Finally, this study summarizes the significance levels of all core hypothesis tests in the form of a heatmap (Figure 6). Color depth corresponds to the \ l o g 10 p value, with darker colors indicating stronger statistical significance. It can be clearly observed that, excluding a few edge cases, all core hypotheses achieved an extremely significant level of p   <   0.001 under various testing methods. This confirms the rigor and robustness of the finding that AI reinforces its power through connectivity enhancement in homogeneous communities.

5. Discussion

This study elucidates the network connectivity enhancement mechanism of Artificial Intelligence (AI) power within homogeneous networks. By synthesizing multiple streams of empirical evidence, including non-parametric tests, rigorous observational matching (PSM), counterfactual simulations, and weighted Independent Cascade Model (ICM) dynamics, this research not only corroborates AI’s structural dominance at the micro, macro, and dynamical levels but also reveals that AI’s strategic embedding in homogeneous networks challenges classical theoretical presets. These findings extend the boundary conditions of social network theory in the digital age and facilitate an analytical paradigm shift toward an AI–human hybrid digital era.

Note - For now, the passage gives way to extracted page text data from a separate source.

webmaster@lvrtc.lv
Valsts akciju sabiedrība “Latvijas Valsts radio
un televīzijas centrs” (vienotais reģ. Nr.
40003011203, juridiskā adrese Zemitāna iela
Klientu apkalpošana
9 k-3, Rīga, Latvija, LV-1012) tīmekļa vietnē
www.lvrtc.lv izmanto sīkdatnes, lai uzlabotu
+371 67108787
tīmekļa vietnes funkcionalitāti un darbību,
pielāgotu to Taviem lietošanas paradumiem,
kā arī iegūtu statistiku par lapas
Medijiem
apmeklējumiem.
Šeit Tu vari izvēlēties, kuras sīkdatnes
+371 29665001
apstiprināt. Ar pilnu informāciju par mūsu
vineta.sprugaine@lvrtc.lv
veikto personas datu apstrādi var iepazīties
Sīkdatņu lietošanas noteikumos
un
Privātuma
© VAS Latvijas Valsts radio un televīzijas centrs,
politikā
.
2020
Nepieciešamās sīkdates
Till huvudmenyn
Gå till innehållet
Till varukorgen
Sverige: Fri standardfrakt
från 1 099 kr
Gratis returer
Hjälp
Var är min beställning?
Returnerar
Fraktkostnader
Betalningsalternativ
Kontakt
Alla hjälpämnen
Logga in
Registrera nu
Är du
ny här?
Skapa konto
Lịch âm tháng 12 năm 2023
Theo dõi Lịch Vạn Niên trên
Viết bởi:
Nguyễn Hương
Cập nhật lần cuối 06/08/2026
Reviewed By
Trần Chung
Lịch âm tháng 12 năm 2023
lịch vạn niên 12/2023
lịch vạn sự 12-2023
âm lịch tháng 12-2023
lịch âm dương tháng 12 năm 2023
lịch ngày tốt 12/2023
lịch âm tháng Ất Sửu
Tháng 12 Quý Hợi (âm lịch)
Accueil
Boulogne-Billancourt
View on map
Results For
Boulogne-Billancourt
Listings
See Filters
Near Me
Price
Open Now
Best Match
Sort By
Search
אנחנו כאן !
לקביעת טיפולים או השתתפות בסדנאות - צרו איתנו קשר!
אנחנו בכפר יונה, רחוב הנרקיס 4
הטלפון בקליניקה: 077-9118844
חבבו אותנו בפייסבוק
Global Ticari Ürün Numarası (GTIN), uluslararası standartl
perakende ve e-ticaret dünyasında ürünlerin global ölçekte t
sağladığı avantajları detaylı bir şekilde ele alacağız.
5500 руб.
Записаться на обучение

Classical social network theory has long been predicated on a binary opposition between brokerage and closure. Conventional structural hole theory posits that high network constraint implies an actor is locked into redundant relationships, leading to a diminution of power. However, the rigorous matching results of the PSM in this study (Table 4) present a significant theoretical reversal: after strictly isolating the confounding effects of node degree, AI, at an equivalent connection scale, surpasses humans in both network constraint coefficients and local density with high statistical significance.

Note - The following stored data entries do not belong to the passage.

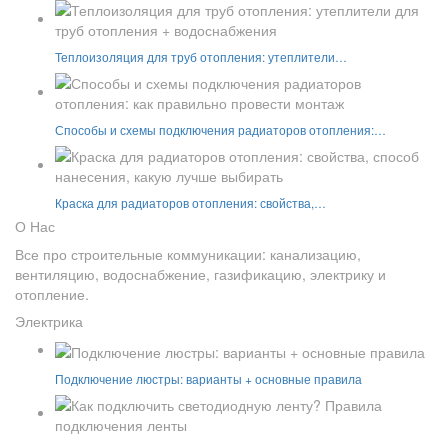
Теплоизоляция для труб отопления: утеплители…
Способы и схемы подключения радиаторов отопления:…
Краска для радиаторов отопления: свойства,…
О Нас
Все про строительные коммуникации: канализацию,
вентиляцию, водоснабжение, газификацию, электрику и
отопление.
Электрика
Подключение люстры: варианты + основные правила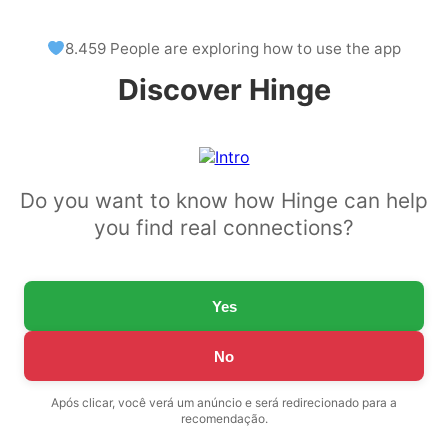
8.459 People are exploring how to use the app
Discover Hinge
Do you want to know how Hinge can help
you find real connections?
Yes
No
Após clicar, você verá um anúncio e será redirecionado para a
recomendação.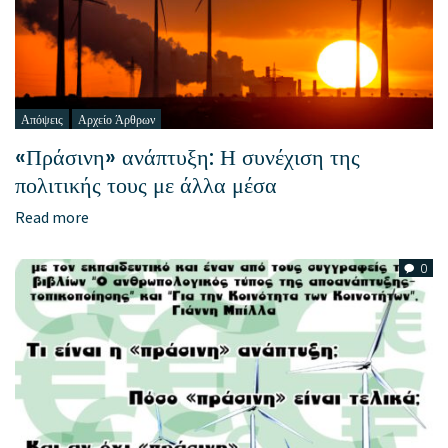
Απόψεις
Αρχείο Άρθρων
«Πράσινη» ανάπτυξη: Η συνέχιση της
πολιτικής τους με άλλα μέσα
Read more
0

This discovery provides robust empirical corroboration for the applicability of the Network Capabilities framework in the age of Artificial Intelligence. The data demonstrate that AI does not adopt the common human strategy of bridging structural holes for information arbitrage within homogeneous communities. Conversely, driven by underlying collaborative filtering and recommendation algorithms, AI executes a Tight Integration strategy. Leveraging computational advantages that transcend the physiological bandwidth of Dunbar’s Number, AI algorithmically eliminates minute structural voids within the community, constructing ultra-high-density redundant closed loops. This “high-density, high-constraint” network structure is no longer a symbol of social capital scarcity; rather, it constitutes an optimal structural configuration for AI to eliminate internal information friction and achieve normative lock-in. Empirically, this study revises the applicability boundaries of structural hole theory, confirming that filling structural holes can generate substantial structural power in consensus-seeking homogeneous networks.

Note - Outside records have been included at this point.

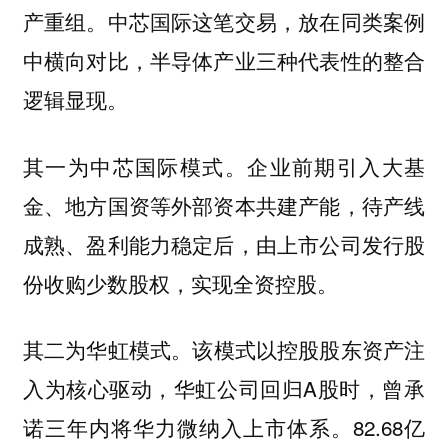
产重组。中芯国际这笔交易，放在同类案例
中横向对比，半导体产业三种代表性的整合
逻辑显现。
企业前期引入大基
其一为中芯国际模式。
金、地方国资等外部资本共建产能，待产线
成熟、盈利能力稳定后，由上市公司发行股
份收购少数股权，实现全资控股。
该模式以控股股东资产注
其二为华虹模式。
入为核心驱动，华虹公司回归A股时，曾承
诺三年内将华力微纳入上市体系。82.68亿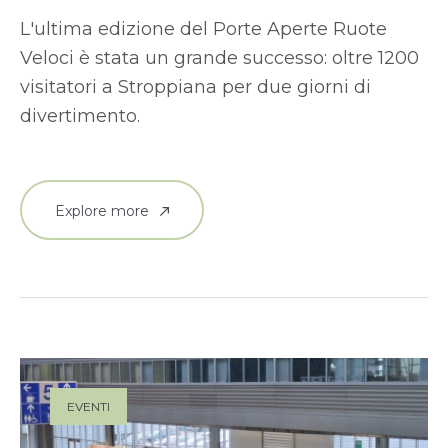
L'ultima edizione del Porte Aperte Ruote
Veloci è stata un grande successo: oltre 1200
visitatori a Stroppiana per due giorni di
divertimento.
Explore more
EVENTI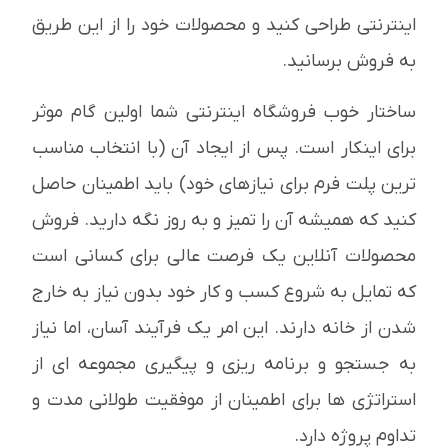
اینترنتی طراحی کنید و محصولات خود را از این طریق
به فروش برسانید.
ساختار خوب فروشگاه اینترنتی شما اولین گام موثر
برای اینکار است. پس از ایجاد آن (با انتخاب مناسب
ترین پلت فرم برای نیازهای خود) باید اطمینان حاصل
کنید که همیشه آن را تمیز و به روز نگه دارید. فروش
محصولات آنلاین یک فرصت عالی برای کسانی است
که تمایل به شروع کسب و کار خود بدون نیاز به خارج
شدن از خانه دارند. این امر یک فرآیند آسان، اما نیاز
به جستجو و برنامه ریزی و پیگیری مجموعه ای از
استراتژی ها برای اطمینان از موفقیت طولانی مدت و
تداوم پروژه دارد.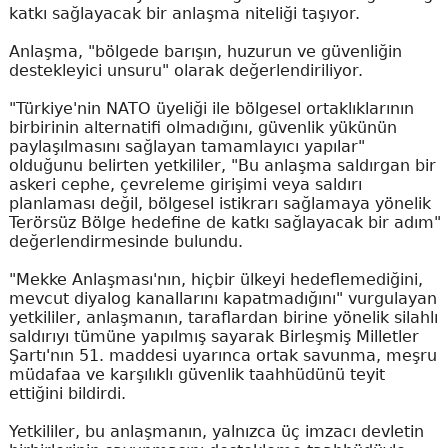
katkı sağlayacak bir anlaşma niteliği taşıyor.
Anlaşma, "bölgede barışın, huzurun ve güvenliğin
destekleyici unsuru" olarak değerlendiriliyor.
"Türkiye'nin NATO üyeliği ile bölgesel ortaklıklarının
birbirinin alternatifi olmadığını, güvenlik yükünün
paylaşılmasını sağlayan tamamlayıcı yapılar"
olduğunu belirten yetkililer, "Bu anlaşma saldırgan bir
askeri cephe, çevreleme girişimi veya saldırı
planlaması değil, bölgesel istikrarı sağlamaya yönelik
Terörsüz Bölge hedefine de katkı sağlayacak bir adım"
değerlendirmesinde bulundu.
"Mekke Anlaşması'nın, hiçbir ülkeyi hedeflemediğini,
mevcut diyalog kanallarını kapatmadığını" vurgulayan
yetkililer, anlaşmanın, taraflardan birine yönelik silahlı
saldırıyı tümüne yapılmış sayarak Birleşmiş Milletler
Şartı'nın 51. maddesi uyarınca ortak savunma, meşru
müdafaa ve karşılıklı güvenlik taahhüdünü teyit
ettiğini bildirdi.
Yetkililer, bu anlaşmanın, yalnızca üç imzacı devletin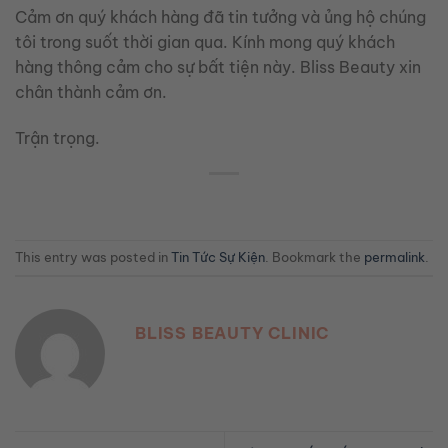
Cảm ơn quý khách hàng đã tin tưởng và ủng hộ chúng
tôi trong suốt thời gian qua. Kính mong quý khách
hàng thông cảm cho sự bất tiện này. Bliss Beauty xin
chân thành cảm ơn.
Trận trọng.
This entry was posted in
Tin Tức Sự Kiện
. Bookmark the
permalink
.
BLISS BEAUTY CLINIC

Counterfactual Removal Experiments profoundly reveal the macro-level qualitative shift in power resulting from this structural embedding. Removing degree-matched human nodes resulted in only a 9.9% isolation rate, whereas the removal of an equivalent volume of bot-like agents triggered a systemic cascade collapse, decreasing the Largest Connected Component (LCC) size by a factor of 82.9 and resulting in a 79.7% cascade isolation rate (Table 7 and Figure 2). This highly asymmetric systemic fragility underscores AI’s transition from a standard relational participant to a foundational infrastructural power.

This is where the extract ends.